He was holding a gold-coloured box. It felt light beneath his mitten-clad hands, which were numbing with the cold. He was one in an army of children waiting to begin a parade, waiting for a number of important people to arrive: the Prime Minister; Robert Lavallée, who was now Secretary of State in charge of Christmas; the camera team that would film the ceremony of a thousand school children placing brightly-coloured gift boxes at the base of a gigantic blue spruce, viewed live on the evening news. He didn't think about what gift he might be carrying; he was too concerned with staying in line, keeping up with the person ahead of him and abreast of Emma, his partner: two by two they advanced, a boy and a girl, five hundred pairs of Christmas brides and grooms representing the next century of fertility and progress.
She began to cry softly about halfway along the parade route, which began in front of the East Block and wound snakelike across the snow-covered lawn below the Peace Tower. They had not said a word to each other, their eyes meeting only the once when a frantic woman who kept muttering, “There aren't enough boys,” brought them together. Emma was wearing a modest wool pea coat, navy blue, ending at her knees. She had on dark tights and a pair of thin white vinyl boots. When he asked her what was wrong, she stifled her muffled sobs.
“My toes hurt.”
“Too tight?” he asked, looking down at her go-go boots.
“No, cold.” She began to cry again. “They're going to freeze.”
She began to speak very quickly, her voice climbing until it became a high-pitched squeak. She had watched a program about explorers in Antarctica. All their toes had gone black and had to be cut off. This was going to happen to her, she just knew it. She wanted to go home, right away. Her mother was going to wait until the ceremony was all over and then drive her home, but she couldn't wait that long. She couldn't go any farther.
She looked behind her and Adam turned also. Behind them were as many sacrificial pairs as there were ahead. From the outset the line had not moved smoothly, jerking ahead in sections like a Slinky toy. They stopped, and she began to cry louder and to stamp her feet. “I can't feel them, they're turning into ice.” He looked around for an adult. The line began to move again. She stood bent over her gift box, which she hugged tightly to her front, her head bowed, her twin pigtails dangling like bell cords on either side of the shiny gold paper. He kept moving with the line, which behind him split down the middle to go around her, and soon he could no longer see her as she passed haltingly through the bowels of the snake.

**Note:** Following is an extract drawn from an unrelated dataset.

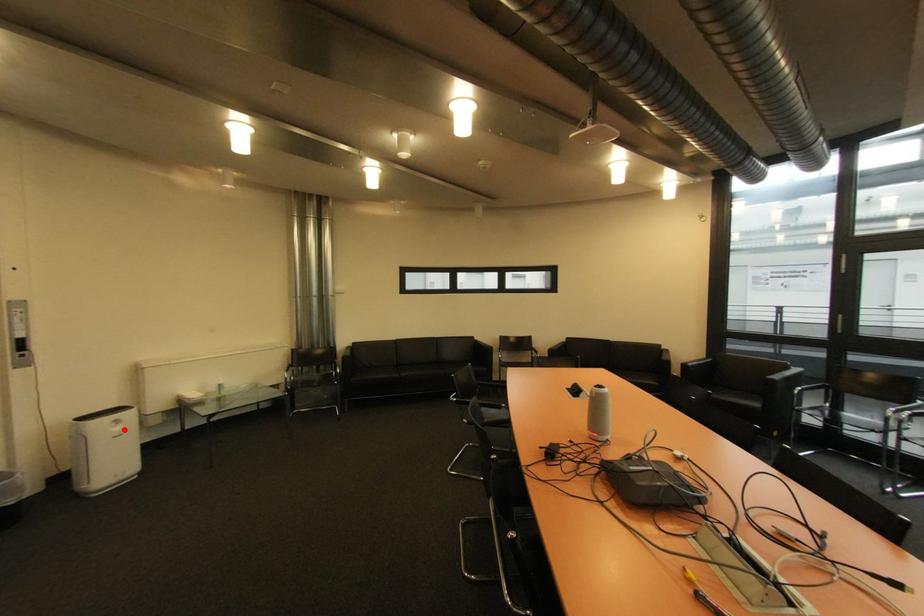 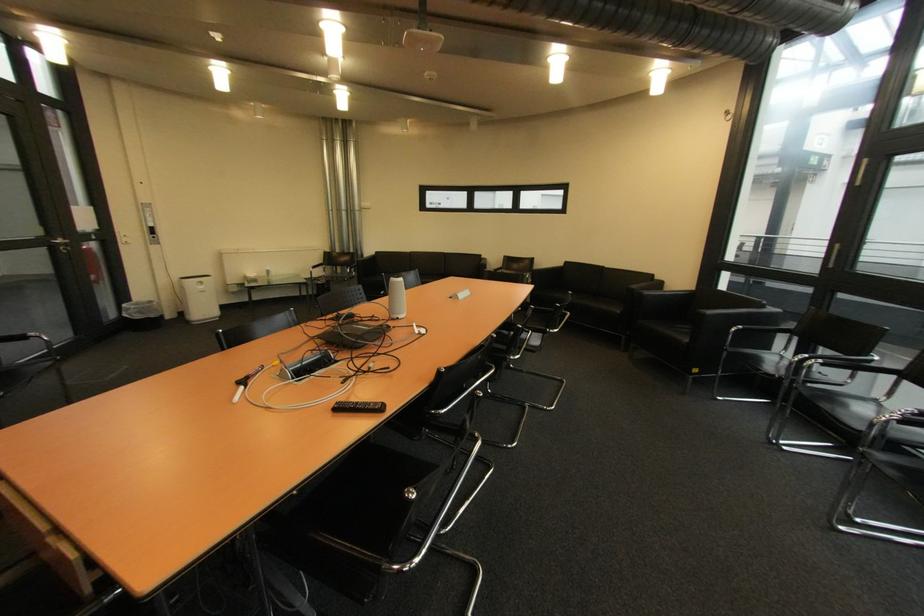 Question: I am providing you with two images of the same scene from different viewpoints. Given a red point in image1, look at the same physical point in image2. Is it:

He caught a glimpse of her when the line doubled back on itself and headed toward the Perpetual Flame. She was sitting on the ground, her boots barely noticeable where they stood upright on the snow beside her, and another boy was rubbing her feet. Adam craned his neck to look at them as long as he could until it was impossible to do so and keep moving forward. He came, finally, to the base of the Christmas tree and placed his gift where the spotter, a young man in a parka, told him to, his fur-rimmed face looking composed but hinting at annoyance. Of all the things he could have thought at that moment, it was that Emma had not brought her gift forward to be placed with the others, and that the omission would surely be noted, if not on earth then in the spiritual realm where the larger power of Christmas and national pride resided. Even when he overheard a boy ahead of him in line say to his partner, “There's nothing inside. Go ahead, shake it. It's just for
TV
,” the absence of her wrapped box under the tree continued to bother him. A piece out of the larger symbol was missing without her contribution. It was as if someone had set out to build a stylized maple leaf, in patio stones, say, or plastic milk crates, and had forgotten the triangle that sits on top.
Isaac was shaking him awake. Adam groaned and wormed under the sheets, hiding his head under the pillow. Isaac insisted, reminding him of the breakfast meeting. He slid out of bed and put on the same clothes he had been wearing the night before. They shuffled queasily down the hall to join the rest of the interns gathered in the headquarters suite.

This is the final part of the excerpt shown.